The Associação Carlos Barbosa de Futsal (ACBF), commonly known as Carlos Barbosa, is a Brazilian futsal club from Carlos Barbosa, Rio Grande do Sul state. Founded on March 1, 1973, it is one of the most successful clubs of the sport in South America having won the most Copa Libertadores de Futsal titles.

==History==
Associação Carlos Barbosa de Futsal was founded on March 1, 1973, after two local Carlos Barbosa city clubs, Real and River, fused. The club color, orange, was chosen after the 1974 FIFA World Cup Netherlands national football team.

In 1996, the club won the state championship. Five years later, Carlos Barbosa won for the first time both the Taça Brasil de Futsal and the Liga Futsal.

In 2002 and in 2003, Carlos Barbosa won both the South American Club Futsal Championship and the Recopa de América.
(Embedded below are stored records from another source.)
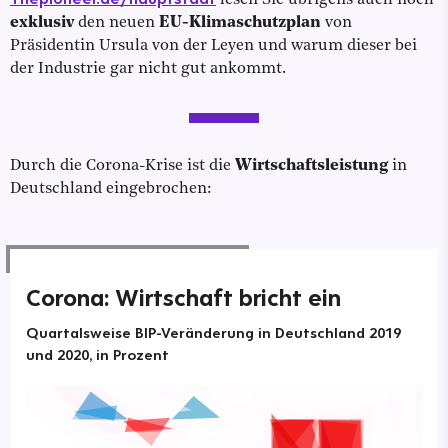
exklusiv
den neuen
EU-Klimaschutzplan
von
Präsidentin Ursula von der Leyen und warum dieser bei
der Industrie gar nicht gut ankommt.
Durch die Corona-Krise ist die
Wirtschaftsleistung
in
Deutschland eingebrochen:
Corona: Wirtschaft bricht ein
Quartalsweise BIP-Veränderung in Deutschland 2019
und 2020, in Prozent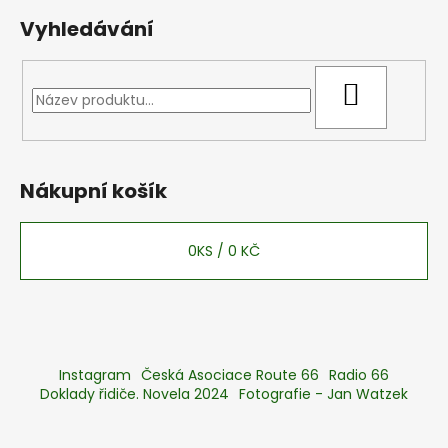
Vyhledávání
HLEDAT
Nákupní košík
0
KS /
0 KČ
Instagram
Česká Asociace Route 66
Radio 66
Doklady řidiče. Novela 2024
Fotografie - Jan Watzek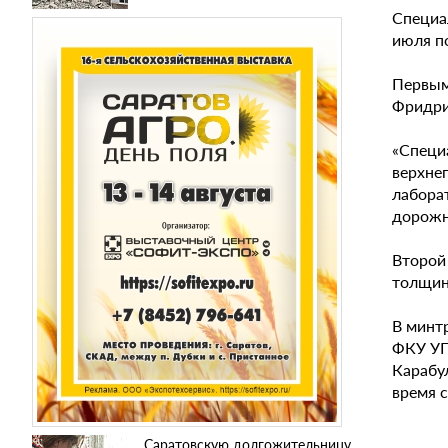
Специа
июля п
Первым 
Фридри
«Специ
верхнег
лабора
дорожн
Второй 
толщин
В минт
ФКУ УП
Карабу
время 
Саратовскую долгожительницу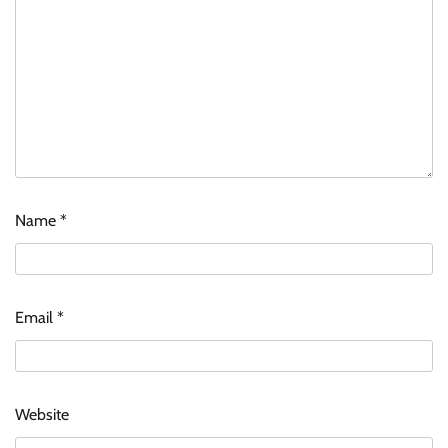
Name
*
Email
*
Website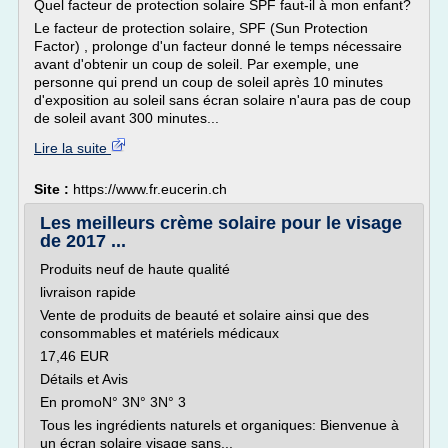
Quel facteur de protection solaire SPF faut-il à mon enfant?
Le facteur de protection solaire, SPF (Sun Protection
Factor) , prolonge d'un facteur donné le temps nécessaire
avant d'obtenir un coup de soleil. Par exemple, une
personne qui prend un coup de soleil après 10 minutes
d'exposition au soleil sans écran solaire n'aura pas de coup
de soleil avant 300 minutes...
Lire la suite
Site :
https://www.fr.eucerin.ch
Les meilleurs crème solaire pour le visage
de 2017 ...
Produits neuf de haute qualité
livraison rapide
Vente de produits de beauté et solaire ainsi que des
consommables et matériels médicaux
17,46 EUR
Détails et Avis
En promoN° 3N° 3N° 3
Tous les ingrédients naturels et organiques: Bienvenue à
un écran solaire visage sans...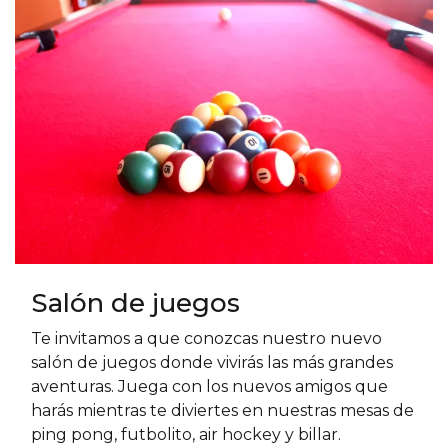
Salón de juegos
Te invitamos a que conozcas nuestro nuevo
salón de juegos donde vivirás las más grandes
aventuras. Juega con los nuevos amigos que
harás mientras te diviertes en nuestras mesas de
ping pong, futbolito, air hockey y billar.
In 2004, the club won the first Intercontinental Futsal Cup organized by FIFA, which took place in Barcelona, Spain. Carlos Barbosa beat Playas de Castellón FS of Spain 6-3 in the final.

==Titles==
===National===
- Liga Futsal (5): 2001, 2004, 2006, 2009, 2015
- Taça Brasil de Futsal (3): 2001, 2009, 2016
- Campeonato Gaúcho (Série Ouro) (11): 1996, 1997, 1999, 2002, 2004, 2008, 2009, 2010, 2012, 2013, 2015
- Copa Ulbra/Torres (1): 2006

===International===
- Intercontinental Futsal Cup (3): 2001, 2004, 2012
- South American Club Futsal Championship (6): 2002, 2003, 2010, 2011, 2017, 2018

==Home arena==
Carlos Barbosa's home arena is Centro Municipal de Eventos, inaugurated on December 17, 2000, which has a maximum capacity of 6,500 people. The Centro Municipal de Eventos replaced the club's previous stadium, Ginásio da Tramontina, which has a maximum capacity of 3,000 people.

==Current squad==

| # | Position | Name | Nationality |
| 1 | Goalkeeper | Augusto da Silva | |
| 2 | Winger | Vinícius Lazzaretti | |
| 3 | Defender | Fernando Trindade | |
| 4 | Winger | Bruninho | |
| 5 | Defender | Lé | |
| 6 | Winger | Micuim | |
| 7 | Defender | João Salla | |
| 8 | Winger | Bruno Souza | |
| 9 | Pivot | Pesk | |
| 10 | Winger | Gabriel Gurgel | |
| 11 | Winger | Júlio Zanotto | |
| 12 | Winger | Beto Silva | |
| 13 | Winger | Valdin | |
| 17 | Winger | Mithyuê | |
| 19 | Goalkeeper | Cristian Vaghetti | |
| 21 | Winger | Douglinhas | |
| 30 | Goalkeeper | Gian Wolverine | |
| 31 | Pivot | Darlan Henrique | |

==Rivals==
Carlos Barbosa rivals are Associação Farroupilhense de Futsal, based in the neighbouring municipality of Farroupilha, and Malwee/Jaraguá, of Jaraguá do Sul, Santa Catarina.